Speech Enhancement Using Pre-Image Iterations
In this work, we show how to de-noise speech in the complex spectral domain using pre-image iterations. The method is derived from kernel principal component analysis (kPCA). Instead of applying PCA in a high-dimensional feature space and then going back to the original input space by using a solution to the pre-image problem, only the pre-image step is applied for de-noising. We show that the de-noised audio sample is a convex combination of the noisy input data and that the resulting algorithm is closely related to the soft k-means algorithm. Compared to kPCA, this method reduces the computational costs while the audio quality is similar and speech quality measures do not degrade.

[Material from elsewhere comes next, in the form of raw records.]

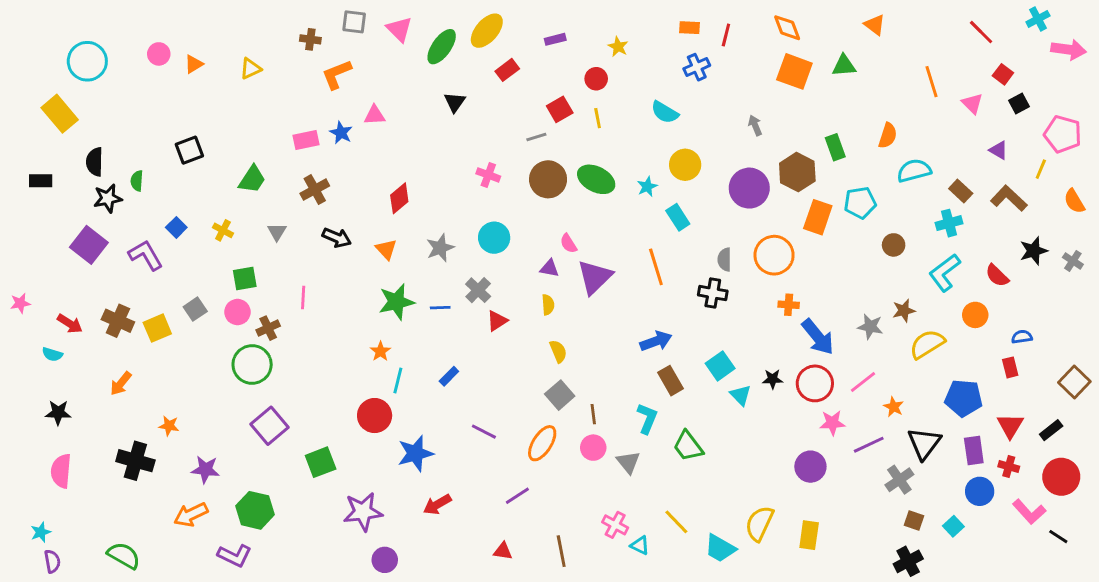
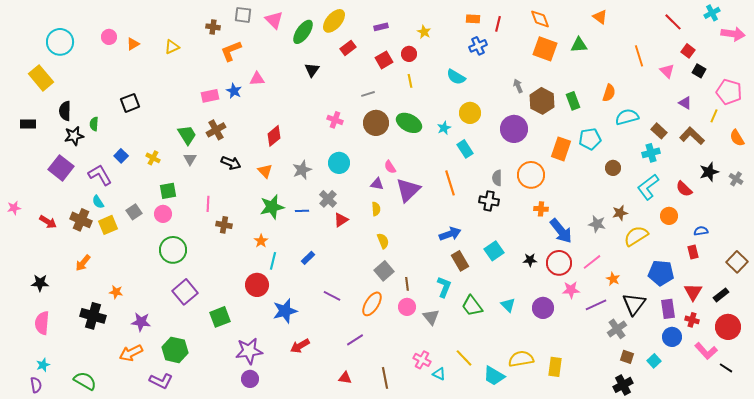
black square: (1019, 104) -> (699, 71), turned -32
red square: (560, 109) -> (384, 60), moved
brown hexagon: (797, 172) -> (542, 101), moved
green trapezoid: (252, 179) -> (187, 135), moved, turned -65
brown cross: (268, 328) -> (224, 225), moved, turned 35
cyan semicircle: (52, 354) -> (98, 202), moved, turned 40
cyan triangle: (740, 395) -> (508, 305), moved
purple circle: (810, 467) -> (543, 308), moved
yellow semicircle: (759, 523) -> (521, 359), turned 55
cyan star: (41, 532) -> (43, 365), moved
purple circle: (385, 560) -> (250, 379), moved

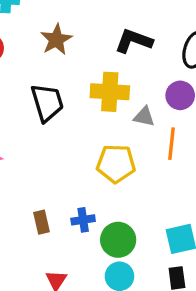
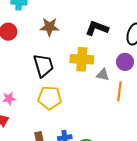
brown star: (56, 40) -> (49, 27), turned 30
yellow pentagon: (116, 164) -> (50, 98), moved

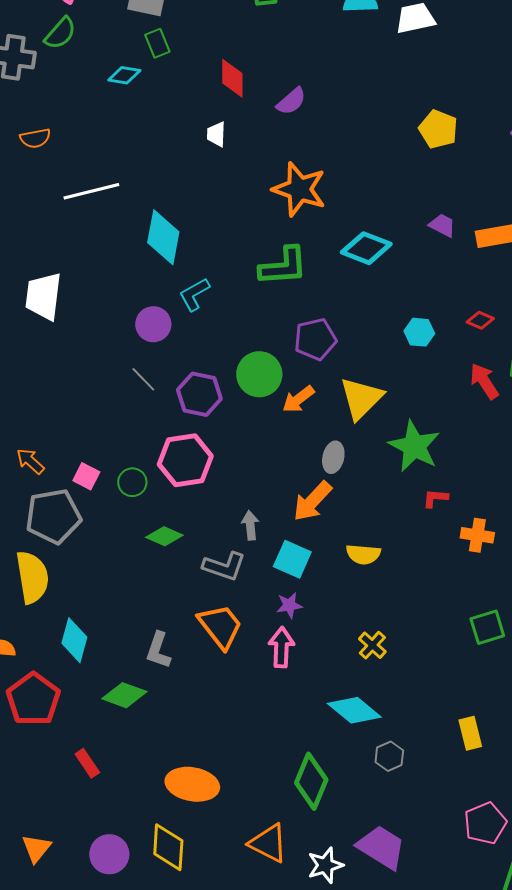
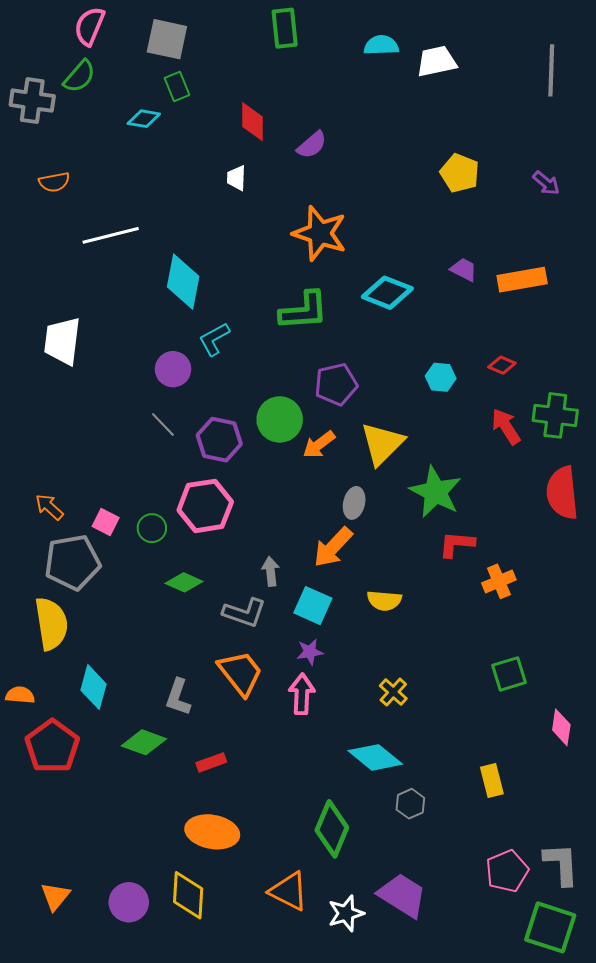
red L-shape: (435, 498) -> (457, 544), size x1.4
orange cross: (477, 535) -> (499, 581), turned -32
red rectangle: (87, 763) -> (211, 762), moved, turned -76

The figure presents a comparison of the results from pre-image iterations (Pre-image) to the results of kernel PCA (kPCA), kernel PCA with combined pre-imaging (kPCA co.), linear PCA (Lin. PCA), and spectral subtraction (SpecSub) using a variant of the frequency-weighted SNR that separatly evaluates the signal quality (SIG), the background intrusion (BAK), and the overall quality (OVL) and returns a mean opinion score (MOS), where high values denote better quality. The pre-image iteration method achieves scores comparable to the other methods, for low SNRs it even outperforms most of them.
More details are described in our paper that was presented at ICASSP 2012.